Re: [PATCH next 1/1] lib: Optimise hex_dump_to_buffer()

public inbox for linux-kernel@vger.kernel.org
 help / color / mirror / Atom feed

From: David Laight <david.laight.linux@gmail.com>
To: Nick Child <nnac123@linux.ibm.com>
Cc: linux-kernel@vger.kernel.org,
	Andrew Morton <akpm@linux-foundation.org>,
	Andy Shevchenko <andriy.shevchenko@linux.intel.com>,
	Linus Torvalds <torvalds@linux-foundation.org>,
	Randy Dunlap <rdunlap@infradead.org>
Subject: Re: [PATCH next 1/1] lib: Optimise hex_dump_to_buffer()
Date: Wed, 19 Feb 2025 13:13:47 +0000	[thread overview]
Message-ID: <20250219131347.3ec72325@pumpkin> (raw)
In-Reply-To: <Z7UPNhW_bXSOzACk@li-4c4c4544-0047-5210-804b-b8c04f323634.ibm.com>

On Tue, 18 Feb 2025 16:52:38 -0600
Nick Child <nnac123@linux.ibm.com> wrote:

> On Sun, Feb 16, 2025 at 08:19:01PM +0000, David Laight wrote:
> > Fastpath the normal case of single byte output that fits in the buffer.
> > Output byte groups (byteswapped on little-endian) without calling snprintf().
> > Remove the restriction that rowsize must be 16 or 32.
> > Remove the restriction that groupsize must be 8 or less.
> > If groupsize isn't a power of 2 or doesn't divide into both len and
> >   rowsize it is set to 1 (otherwise byteswapping is hard).
> > Change the types of the rowsize and groupsize parameters to be unsigned types.
> >  
> 
> Thank you!
> 
> > Tested in a userspace harness, code size (x86-64) halved to 723 bytes.
> > 
> > Signed-off-by: David Laight <david.laight.linux@gmail.com>
> > ---
> >  include/linux/printk.h |   6 +-
> >  lib/hexdump.c          | 165 ++++++++++++++++++++---------------------
> >  2 files changed, 85 insertions(+), 86 deletions(-)
> > 
> > diff --git a/include/linux/printk.h b/include/linux/printk.h
> > index 4217a9f412b2..49e67f63277e 100644
> > --- a/include/linux/printk.h
> > +++ b/include/linux/printk.h
> > @@ -752,9 +752,9 @@ enum {
> >  	DUMP_PREFIX_ADDRESS,
> >  	DUMP_PREFIX_OFFSET
> >  };  
> ...
> > - * hex_dump_to_buffer() works on one "line" of output at a time, i.e.,
> > + * If @groupsize isn't a power of 2 that divides into both @len and @rowsize
> > + * the it is set to 1.  
> 
> s/the/then/
> 
> > + *
> > + * hex_dump_to_buffer() works on one "line" of output at a time, e.g.,
> >   * 16 or 32 bytes of input data converted to hex + ASCII output.  
> ...
> > -		linebuf[lx++] = ' ';
> > +	if (!ascii) {
> > +		*dst = 0;
> > +		return out_len;
> >  	}
> > + 
> > +	pad_len += 2;  
> 
> So at a minimum there is 2 spaces before the ascii translation?

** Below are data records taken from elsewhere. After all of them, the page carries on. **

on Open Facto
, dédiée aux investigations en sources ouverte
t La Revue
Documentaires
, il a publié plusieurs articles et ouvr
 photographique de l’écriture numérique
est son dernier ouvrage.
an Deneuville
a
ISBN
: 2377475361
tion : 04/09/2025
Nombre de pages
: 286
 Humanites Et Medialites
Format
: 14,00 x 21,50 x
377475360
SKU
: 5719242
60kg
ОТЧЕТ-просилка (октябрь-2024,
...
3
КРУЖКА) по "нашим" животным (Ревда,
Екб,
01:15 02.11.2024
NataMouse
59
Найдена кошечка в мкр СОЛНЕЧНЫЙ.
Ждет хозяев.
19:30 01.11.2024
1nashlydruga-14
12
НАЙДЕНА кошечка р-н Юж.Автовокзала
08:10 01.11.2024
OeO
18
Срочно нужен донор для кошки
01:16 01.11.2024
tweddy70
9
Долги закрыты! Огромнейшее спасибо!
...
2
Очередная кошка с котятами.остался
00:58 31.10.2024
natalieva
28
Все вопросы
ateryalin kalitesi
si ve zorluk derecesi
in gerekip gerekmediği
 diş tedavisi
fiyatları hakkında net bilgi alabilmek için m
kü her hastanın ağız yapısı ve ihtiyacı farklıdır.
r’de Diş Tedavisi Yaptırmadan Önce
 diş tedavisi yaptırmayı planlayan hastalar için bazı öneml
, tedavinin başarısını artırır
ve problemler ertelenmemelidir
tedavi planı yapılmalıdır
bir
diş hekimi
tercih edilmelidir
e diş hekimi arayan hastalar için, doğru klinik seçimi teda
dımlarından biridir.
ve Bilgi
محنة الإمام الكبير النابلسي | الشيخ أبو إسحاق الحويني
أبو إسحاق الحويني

That is the way it always was.
Does make sense that way.

> when people allocate linebuf, what should they use to calculate the len?

Enough :-)
Unchanged from before, 'rowsize * 4 + 2' is just enough.

> 
> Also side nit, this existed before this patch, the endian switch may
> occur on the hex dump but it doesn't on the ascii conversion:
> [   20.172006][  T150] 706f6e6d6c6b6a696867666564636261  abcdefghijklmnop

Correct, that is what you want.
Consider { u32 x; char y[4]; } - you don't want the ascii byte reversed.

Indeed, if the data might not be aligned it is easier to process the
hex bytes in address order than a little-endian value that is split
between two 'words'. 

> 
> 
> > +	out_len += pad_len + len;
> > +	if (dst + pad_len >= dst_end)
> > +		pad_len = dst_end - dst - 1;  
> 
> Why not jump to hex_truncate here? This feels like an error case and
> if I am understanding correctly, this will pad the rest of the buffer
> leaving no room for ascii.

I missed that, can't remember what the old code did.

> 
> > +	while (pad_len--)
> > +		*dst++ = ' ';
> > +
> > +	if (dst + len >= dst_end)  
> ...
> > -- 
> > 2.39.5  
> 
> I will like to also support a wrapper to a bitmap argument as Andy
> mentioned. Mostly for selfish reasons though: I would like an argument
> to be added to skip endian conversion, and just observe the bytes as they
> appear in memory (without having to use groupsize 1).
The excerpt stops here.